Beitrag von Smilla »

Hallo,

Lunetta schreibt es sehr treffend: Auch wenn alles zusammenzubrechen scheint, schau, ob es noch irgendwo etwas Gutes gibt. Dich hat eine schlimme Krankheit getroffen - jedenfalls sind alle Erscheinungen so - der zudem die öffentliche Anerkennung verwehrt wird. Und genau so müssen wir damit umgehen; eine andere Wahl haben wir ja nicht.

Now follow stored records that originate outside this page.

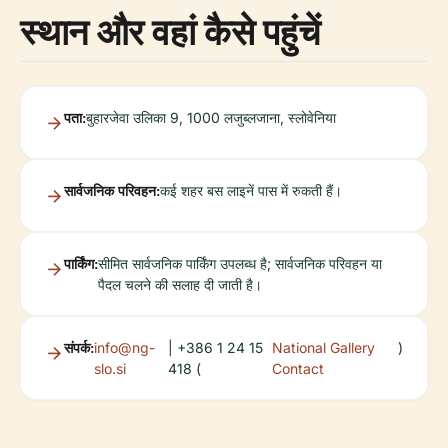
स्थान और वहां कैसे पहुंचें
पता:
बुहारजेवा उलिका 9, 1000 लजुब्लजाना, स्लोवेनिया
सार्वजनिक परिवहन:
कई शहर बस लाइनें पास में रुकती हैं।
पार्किंग:
सीमित सार्वजनिक पार्किंग उपलब्ध है; सार्वजनिक परिवहन या
पैदल चलने की सलाह दी जाती है।
संपर्क:
info@ng-
| +386 1 24 15
National Gallery
)
slo.si
418 (
Contact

Was ich auf die Positivseite setzen würde, ist die berechtigte Aussicht, dass ES SO NICHT BLEIBT, dass sich wieder etwas bessern kann, nein: wird! Und einige Deiner hoffnungslosen Gedanken sind nicht bewiesen, es ist die Angst, die da laut spricht und alles andere überdeckt - was ja mehr als verständlich ist, aber eben nicht unbedingt der Realität entspricht, wenn es weit in die Zukunft schaut, und somit auch nicht hilfreich ist.

Hast Du mit Deinem Partner offen gesprochen - auch über Deine Ängste? Damit meine ich nicht nur Klagen, die sind besser hier oder bei Freundinnen aufgehoben. Aber ihm mitteilen, wie schlimm für Dich die Vorstellung ist, dass er gehen könnte - ich würde das machen. Das soll kein Rat sein, es kann für dich genau verkehrt sein, ich schreibe nur, wie ich es halten würde. Ich bin letztlich mit schonungsloser Offenheit immer am besten gefahren.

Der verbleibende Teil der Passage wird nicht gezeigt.